Vigilance sur la représentation de la diversité à l’école

Hier sur France Bleu Loire Océan, la présidente de la « Manif pour tous Loire-Atlantique », France de Lantivy, a demandé aux responsables de l’enseignement catholique de son département de ne pas diffuser le court-métrage Ce n’est pas un film de cowboys, au motif qu’ « un film qui présente l’homosexualité à des enfants, c’est un risque de confusion ». « Nous nous battons pour que les sexes hommes-femmes et filles-garçons soient respectés en tant que complémentarité, et pas indifférenciés » a-t-elle déclaré. SOS homophobie condamne ces propos avec la plus grande fermeté et s’inquiète d’un climat de plus en plus malsain où la simple évocation de l’homosexualité ou du genre à l’école semble aujourd’hui poser problème.

A la rentrée dernière, France de Lantivy envoyait un courrier à tous les chefs d’établissement de Loire-Atlantique, les mettant en garde contre toute utilisation d’outils pédagogiques présentant la diversité des orientations sexuelles et des identités de genre, en ligne de mire le livre pour enfants Tango a deux papas, mettant en scène une famille homoparentale, et le film Tomboy, traitant du genre. Pour des raisons similaires, la militante anti-genre Farida Belghoul avait lancé en janvier dernier des « Journées de retrait de l’école » pour s’opposer à un programme d’éducation à l’égalité filles-garçons. Plus récemment, la Confédération nationale des associations familiales catholiques (CNAFC) attaquait auprès du Conseil d’Etat la Ligne Azur, dispositif destiné aux jeunes qui se questionnent sur leur orientation sexuelle ou leur identité de genre. Ces derniers jours enfin, des élu-e-s de Versailles proches de la « Manif pour tous » auraient réclamé le contrôle de l’orientation sexuelle des animateurs périscolaires de la ville.

SOS homophobie dénonce la multiplication de ces attaques, qui stigmatisent les personnes lesbiennes, gays, bi-e-s et trans (LGBT) et nourrissent un peu plus les LGBTphobies. Depuis deux ans, nous constatons une libération de la parole homophobe et transphobe, qui légitime souvent des actes plus violents (menaces, harcèlement, agressions physiques). Nous regrettons que ces thèses réactionnaires soient autant relayées, et appelons à ne pas céder face à ces mouvements extrémistes, bruyants mais minoritaires.

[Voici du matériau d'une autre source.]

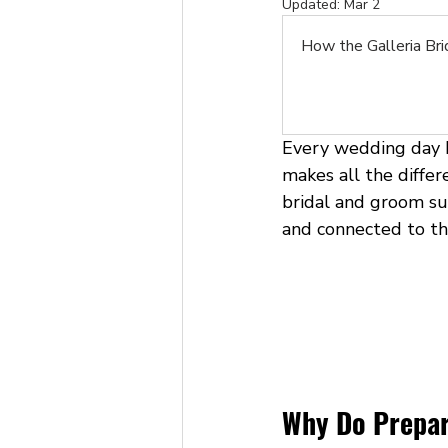
Updated:
Mar 2
How the Galleria Br
Every wedding day b
makes all the differ
bridal and groom sui
and connected to the
Why Do Prepar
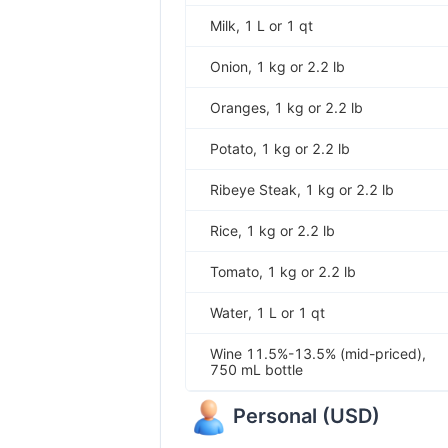
Milk, 1 L or 1 qt
Onion, 1 kg or 2.2 lb
Oranges, 1 kg or 2.2 lb
Potato, 1 kg or 2.2 lb
Ribeye Steak, 1 kg or 2.2 lb
Rice, 1 kg or 2.2 lb
Tomato, 1 kg or 2.2 lb
Water, 1 L or 1 qt
Wine 11.5%-13.5% (mid-priced),
750 mL bottle
Personal
(
USD
)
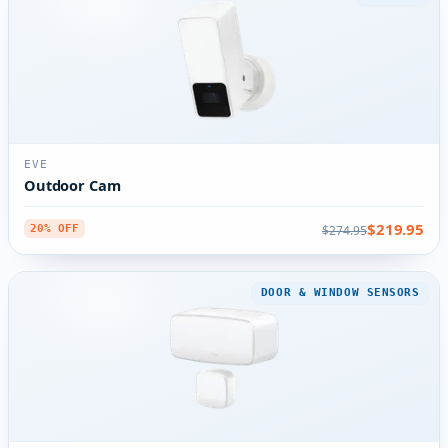
EVE
Outdoor Cam
$219.95
$274.95
20% OFF
DOOR & WINDOW SENSORS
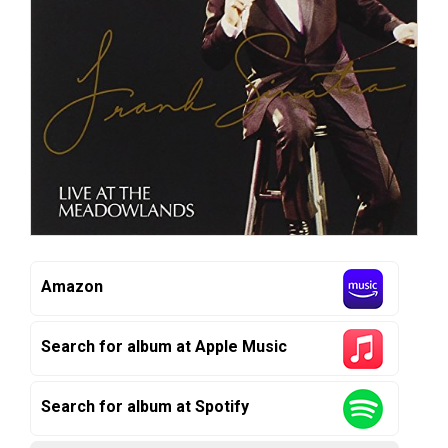
Amazon
Search for album at Apple Music
Search for album at Spotify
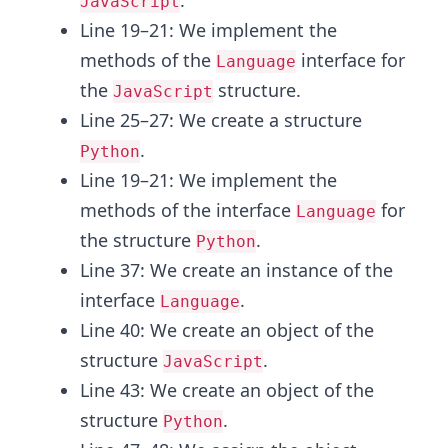
.
JavaScript
Line 19–21: We implement the
methods of the
interface for
Language
the
structure.
JavaScript
Line 25–27: We create a structure
.
Python
Line 19–21: We implement the
methods of the interface
for
Language
the structure
.
Python
Line 37: We create an instance of the
interface
.
Language
Line 40: We create an object of the
structure
.
JavaScript
Line 43: We create an object of the
structure
.
Python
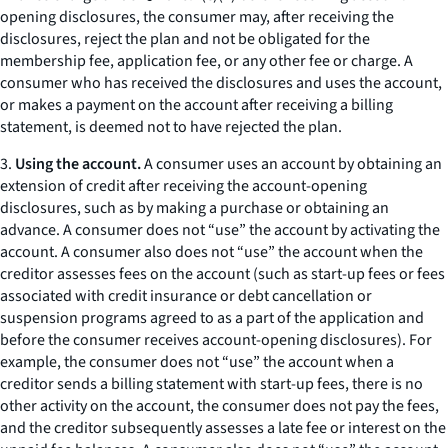
opening disclosures, the consumer may, after receiving the
disclosures, reject the plan and not be obligated for the
membership fee, application fee, or any other fee or charge. A
consumer who has received the disclosures and uses the account,
or makes a payment on the account after receiving a billing
statement, is deemed not to have rejected the plan.
3.
Using the account.
A consumer uses an account by obtaining an
extension of credit after receiving the account-opening
disclosures, such as by making a purchase or obtaining an
advance. A consumer does not “use” the account by activating the
account. A consumer also does not “use” the account when the
creditor assesses fees on the account (such as start-up fees or fees
associated with credit insurance or debt cancellation or
suspension programs agreed to as a part of the application and
before the consumer receives account-opening disclosures). For
example, the consumer does not “use” the account when a
creditor sends a billing statement with start-up fees, there is no
other activity on the account, the consumer does not pay the fees,
and the creditor subsequently assesses a late fee or interest on the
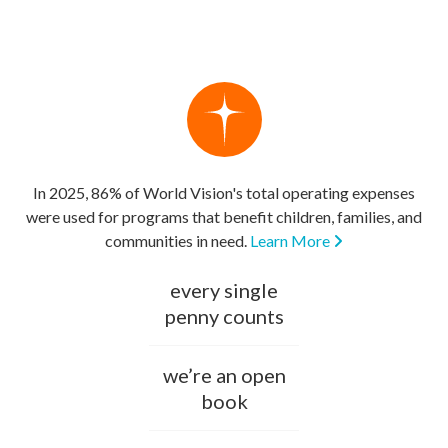
In 2025, 86% of World Vision's total operating expenses
were used for programs that benefit children, families, and
communities in need.
Learn More
every single
penny counts
we’re an open
book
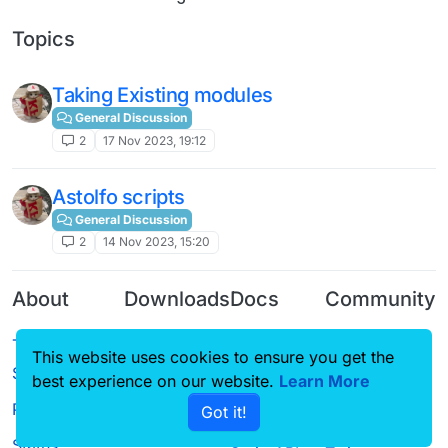
Topics
Taking Existing modules
General Discussion
2
17 Nov 2023, 19:12
Astolfo scripts
General Discussion
2
14 Nov 2023, 15:20
About
Downloads
Docs
Community
Terms of
Releases
Tutorials
Forum
This website uses cookies to ensure you get the
Service
Source code
CustomHUD
Guilded
best experience on our website.
Learn More
Privacy Policy
Got it!
License
AutoSettings
YouTube
Status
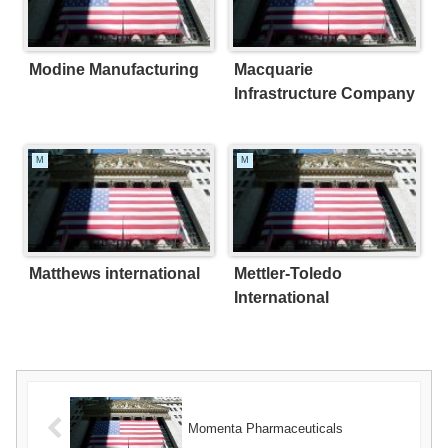
Modine Manufacturing
Macquarie
Infrastructure Company
M
M
Matthews international
Mettler-Toledo
International
Momenta Pharmaceuticals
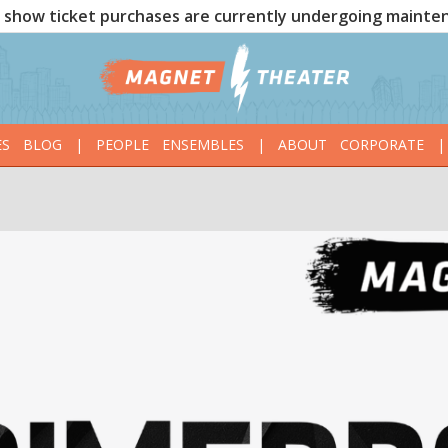
show ticket purchases are currently undergoing mainte
ES
BLOG
|
PEOPLE
ENSEMBLES
|
ABOUT
CORPORATE
|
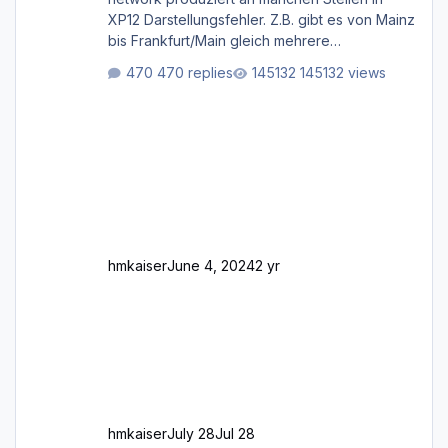
XP12 Darstellungsfehler. Z.B. gibt es von Mainz
bis Frankfurt/Main gleich mehrere
Rhein-/Main-Brücken zu sehen, die zum Teil
470 replies
145132 views
zugemauert sind. Niederräder Brücke
Frankfurt/Main Außerdem fallen an manchen
Stellen mit Fahrbahn-Höhenwechseln
zwischen OSM-Layern, Fehler in den
Ankopplungen der Fahrbahnsegmente auf.
Und dann gibt es für mich allgemeine
Schwächen mit der Straßenbeleuchtung. Diese
Feh
hmkaiser
June 4, 2024
2 yr
hmkaiser
July 28
Jul 28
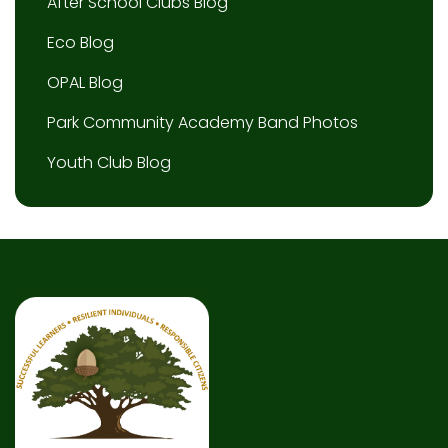
After School Clubs Blog
Eco Blog
OPAL Blog
Park Community Academy Band Photos
Youth Club Blog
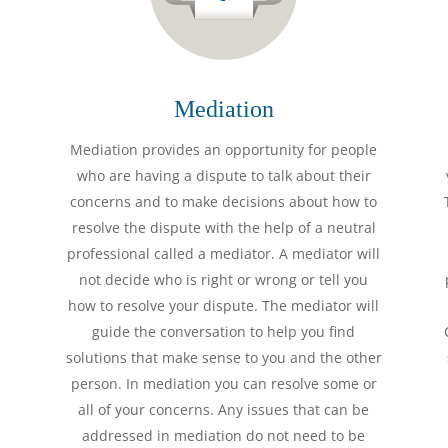
Mediation
Mediation provides an opportunity for people
who are having a dispute to talk about their
concerns and to make decisions about how to
resolve the dispute with the help of a neutral
professional called a mediator. A mediator will
not decide who is right or wrong or tell you
how to resolve your dispute. The mediator will
guide the conversation to help you find
solutions that make sense to you and the other
person. In mediation you can resolve some or
all of your concerns. Any issues that can be
addressed in mediation do not need to be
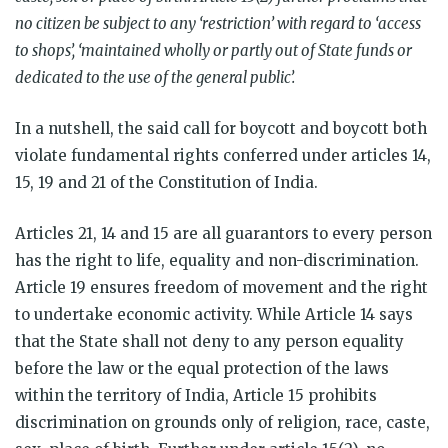
no citizen be subject to any ‘restriction’ with regard to ‘access
to shops’, ‘maintained wholly or partly out of State funds or
dedicated to the use of the general public’.
In a nutshell, the said call for boycott and boycott both
violate fundamental rights conferred under articles 14,
15, 19 and 21 of the Constitution of India.
Articles 21, 14 and 15 are all guarantors to every person
has the right to life, equality and non-discrimination.
Article 19 ensures freedom of movement and the right
to undertake economic activity. While Article 14 says
that the State shall not deny to any person equality
before the law or the equal protection of the laws
within the territory of India, Article 15 prohibits
discrimination on grounds only of religion, race, caste,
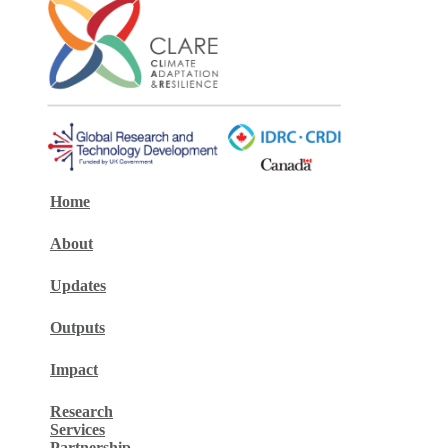
Home
About
Updates
Outputs
Impact
Research
Services
Partnership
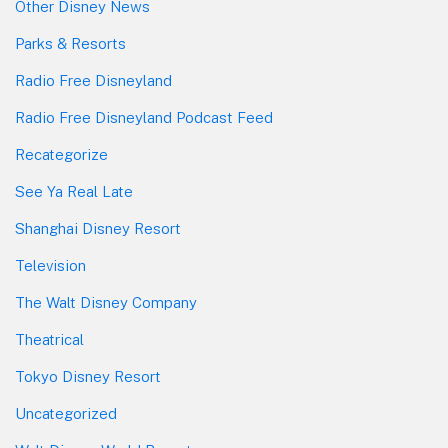
Other Disney News
Parks & Resorts
Radio Free Disneyland
Radio Free Disneyland Podcast Feed
Recategorize
See Ya Real Late
Shanghai Disney Resort
Television
The Walt Disney Company
Theatrical
Tokyo Disney Resort
Uncategorized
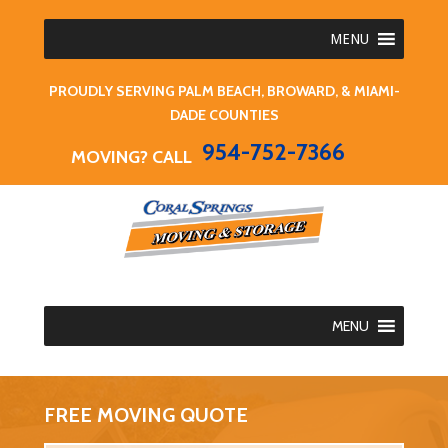
MENU
PROUDLY SERVING PALM BEACH, BROWARD, & MIAMI-
DADE COUNTIES
954-752-7366
MOVING? CALL
MENU
FREE MOVING QUOTE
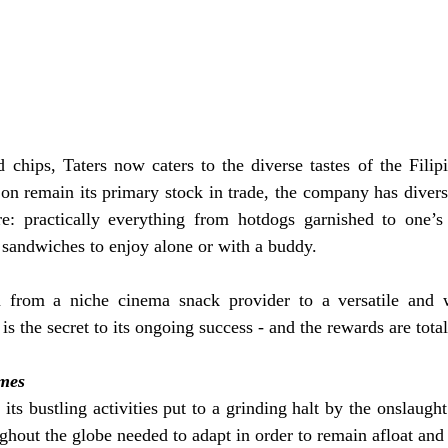
chips, Taters now caters to the diverse tastes of the Filipi
on remain its primary stock in trade, the company has diversif
re: practically everything from hotdogs garnished to one’s l
o sandwiches to enjoy alone or with a buddy.
 from a niche cinema snack provider to a versatile and w
 is the secret to its ongoing success - and the rewards are to
imes
ts bustling activities put to a grinding halt by the onslaug
ghout the globe needed to adapt in order to remain afloat and 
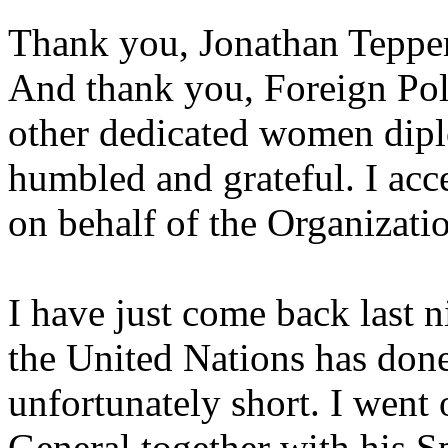
Thank you, Jonathan Tepper
And thank you, Foreign Pol
other dedicated women diplo
humbled and grateful. I acce
on behalf of the Organizatio
I have just come back last n
the United Nations has done
unfortunately short. I went 
General together with his Sp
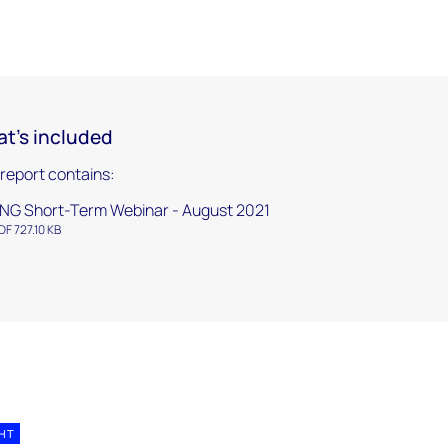
t's included
 report contains:
NG Short-Term Webinar - August 2021
DF 727.10 KB
GHT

L’École doit être un lieu où est représentée la diversité, des orientations sexuelles et des identités de genre, des familles, des parents, des enfants. C’est à l’adolescence que l’individu se découvre, se construit, dans un monde encore trop souvent normé, et qu’il a le plus besoin de représentations de la diversité. Face à l’inconnu, à ce qu’il ressent comme une différence, il est souvent désemparé, d’autant plus s’il n’ose pas en parler à ses proches, par peur de leurs réactions. L’École doit donner à chacune et à chacun la liberté de vivre sa vie quelle que soit son orientation sexuelle ou son identité de genre.

L’École doit aussi ouvrir les élèves à la différence, au respect et à la tolérance en les sensibilisant aux refus des discriminations.
Agréée par le ministère de l’Education nationale au titre des associations complémentaires de l’enseignement public, SOS homophobie intervient depuis 10 ans en milieu scolaire, à la demande et en présence du personnel éducatif, afin de déconstruire les stéréotypes et les préjugés qui forment le terreau de l’homophobie et de la transphobie. En 2013-2014, nous avons ainsi sensibilisé plus de 17 500 collégien-e-s et lycéen-ne-s, dans 14 académies.